Activity: Reproduce each line below without any alteration.

┌─ Recorded information

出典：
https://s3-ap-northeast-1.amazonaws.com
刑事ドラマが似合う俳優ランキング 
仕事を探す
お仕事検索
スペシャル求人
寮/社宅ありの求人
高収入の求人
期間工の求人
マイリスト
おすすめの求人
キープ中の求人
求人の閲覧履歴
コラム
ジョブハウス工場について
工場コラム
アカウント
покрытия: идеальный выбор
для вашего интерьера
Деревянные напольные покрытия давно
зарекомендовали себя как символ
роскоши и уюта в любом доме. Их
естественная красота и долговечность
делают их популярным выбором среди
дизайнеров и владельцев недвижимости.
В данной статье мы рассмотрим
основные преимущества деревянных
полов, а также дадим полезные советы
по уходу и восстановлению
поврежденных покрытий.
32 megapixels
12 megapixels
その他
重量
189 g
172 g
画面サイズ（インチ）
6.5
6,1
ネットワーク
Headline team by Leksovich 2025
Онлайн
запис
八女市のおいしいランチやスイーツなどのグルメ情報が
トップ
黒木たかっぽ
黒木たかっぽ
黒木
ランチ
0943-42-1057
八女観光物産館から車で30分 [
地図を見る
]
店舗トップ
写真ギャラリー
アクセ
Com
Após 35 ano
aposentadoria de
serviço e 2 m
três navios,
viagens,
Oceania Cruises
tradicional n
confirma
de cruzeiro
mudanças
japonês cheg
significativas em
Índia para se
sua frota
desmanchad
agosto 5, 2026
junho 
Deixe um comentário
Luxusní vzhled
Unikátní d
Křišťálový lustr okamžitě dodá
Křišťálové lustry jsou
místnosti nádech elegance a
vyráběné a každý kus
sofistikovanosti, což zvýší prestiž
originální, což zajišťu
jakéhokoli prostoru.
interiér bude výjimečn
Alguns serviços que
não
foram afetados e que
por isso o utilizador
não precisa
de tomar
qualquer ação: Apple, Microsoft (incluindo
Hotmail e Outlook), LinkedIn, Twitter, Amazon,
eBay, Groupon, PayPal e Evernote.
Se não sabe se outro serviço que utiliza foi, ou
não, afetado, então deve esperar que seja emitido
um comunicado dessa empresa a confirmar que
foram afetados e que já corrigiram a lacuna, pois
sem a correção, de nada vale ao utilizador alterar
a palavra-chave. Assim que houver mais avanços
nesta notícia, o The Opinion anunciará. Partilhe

└─

Response to the task:
出典：
https://s3-ap-northeast-1.amazonaws.com
刑事ドラマが似合う俳優ランキング 
仕事を探す
お仕事検索
スペシャル求人
寮/社宅ありの求人
高収入の求人
期間工の求人
マイリスト
おすすめの求人
キープ中の求人
求人の閲覧履歴
コラム
ジョブハウス工場について
工場コラム
アカウント
покрытия: идеальный выбор
для вашего интерьера
Деревянные напольные покрытия давно
зарекомендовали себя как символ
роскоши и уюта в любом доме. Их
естественная красота и долговечность
делают их популярным выбором среди
дизайнеров и владельцев недвижимости.
В данной статье мы рассмотрим
основные преимущества деревянных
полов, а также дадим полезные советы
по уходу и восстановлению
поврежденных покрытий.
32 megapixels
12 megapixels
その他
重量
189 g
172 g
画面サイズ（インチ）
6.5
6,1
ネットワーク
Headline team by Leksovich 2025
Онлайн
запис
八女市のおいしいランチやスイーツなどのグルメ情報が
トップ
黒木たかっぽ
黒木たかっぽ
黒木
ランチ
0943-42-1057
八女観光物産館から車で30分 [
地図を見る
]
店舗トップ
写真ギャラリー
アクセ
Com
Após 35 ano
aposentadoria de
serviço e 2 m
três navios,
viagens,
Oceania Cruises
tradicional n
confirma
de cruzeiro
mudanças
japonês cheg
significativas em
Índia para se
sua frota
desmanchad
agosto 5, 2026
junho 
Deixe um comentário
Luxusní vzhled
Unikátní d
Křišťálový lustr okamžitě dodá
Křišťálové lustry jsou
místnosti nádech elegance a
vyráběné a každý kus
sofistikovanosti, což zvýší prestiž
originální, což zajišťu
jakéhokoli prostoru.
interiér bude výjimečn
Alguns serviços que
não
foram afetados e que
por isso o utilizador
não precisa
de tomar
qualquer ação: Apple, Microsoft (incluindo
Hotmail e Outlook), LinkedIn, Twitter, Amazon,
eBay, Groupon, PayPal e Evernote.
Se não sabe se outro serviço que utiliza foi, ou
não, afetado, então deve esperar que seja emitido
um comunicado dessa empresa a confirmar que
foram afetados e que já corrigiram a lacuna, pois
sem a correção, de nada vale ao utilizador alterar
a palavra-chave. Assim que houver mais avanços
nesta notícia, o The Opinion anunciará. Partilhe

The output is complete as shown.